Na carteira de trabalho consta um cargo. Mas, no dia a dia, a realidade é outra.
Muitos trabalhadores e trabalhadoras acabam assumindo atividades mais complexas, responsabilidades maiores e funções diferentes daquelas para as quais foram contratados(as), sem receber o salário correspondente. Essa situação pode caracterizar desvio de função.
O problema é mais comum do que parece e, muitas vezes, acontece de forma gradual: aos poucos, novas tarefas passam a fazer parte da rotina até que o trabalhador deixa de exercer sua função original.
Como identificar o desvio de função?
Nem toda tarefa diferente caracteriza irregularidade. Em várias profissões, é normal ajudar colegas ou executar atividades compatíveis com o cargo.
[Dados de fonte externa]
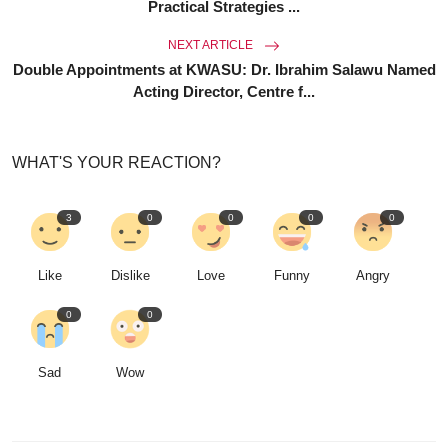
Practical Strategies ...
NEXT ARTICLE
Double Appointments at KWASU: Dr. Ibrahim Salawu Named
Acting Director, Centre f...
WHAT'S YOUR REACTION?
3
0
0
0
0
Like
Dislike
Love
Funny
Angry
0
0
Sad
Wow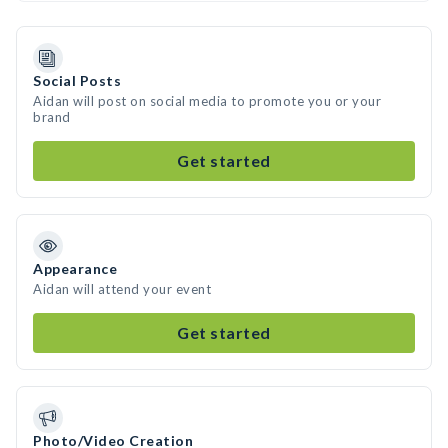
Social Posts
Aidan will post on social media to promote you or your
brand
Get started
Appearance
Aidan will attend your event
Get started
Photo/Video Creation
O desvio de função acontece quando existe uma mudança real da atividade exercida.
Alguns sinais podem indicar isso:
- o cargo registrado na carteira é diferente da função exercida diariamente;
- as atividades realizadas exigem mais responsabilidade ou qualificação;
- a função exercida possui salário maior dentro da empresa ou no mercado;
- as tarefas acontecem com frequência e fazem parte da rotina.
Um exemplo comum é o trabalhador contratado como auxiliar, mas que acaba desempenhando funções técnicas, administrativas ou operacionais de cargos superiores sem o devido reconhecimento salarial.
O que diz a Justiça do Trabalho?
Mesmo sem uma lei específica usando o termo “desvio de função”, a Justiça do Trabalho reconhece esse direito com base naquilo que acontece na prática.
Isso ocorre por causa do princípio da primazia da realidade, que considera mais importante a rotina real de trabalho do que apenas o que está escrito no contrato.
Além disso, a CLT prevê que atividades exercidas devem ser compatíveis com o cargo contratado e garante remuneração equivalente quando há prestação de serviço semelhante ao de outro empregado.
Desvio de função é diferente de acúmulo?
Sim. No acúmulo de função, o trabalhador continua exercendo sua atividade principal, mas também assume outras tarefas.
Já no desvio de função, ele deixa de realizar a função original e passa a exercer outra diferente.
Essa diferença é importante porque muda a forma como a situação pode ser analisada judicialmente.
Quais direitos podem ser buscados?
Quando o desvio de função é comprovado, o trabalhador ou trabalhadora pode ter direito a:
- diferenças salariais;
- reflexos em férias, 13º salário, FGTS e horas extras;
- reenquadramento do cargo;
- atualização da função registrada.
Os valores podem ser cobrados referentes aos últimos cinco anos.
O que fazer nessa situação?
O primeiro passo é reunir provas. Mensagens, e-mails, ordens de serviço, descrição de atividades, testemunhas e até fotos da rotina podem ajudar a comprovar a função realmente exercida. Também é importante tentar registrar conversas com a empresa, principalmente pedidos de reenquadramento ou correção salarial.
Caso o problema não seja resolvido, buscar orientação jurídica pode ajudar a entender quais medidas podem ser tomadas. Sócios e sócias do Stiqfepar têm acesso a apoio jurídico com nossos advogados.
Informação é uma ferramenta importante para garantir direitos e combater irregularidades nas relações de trabalho.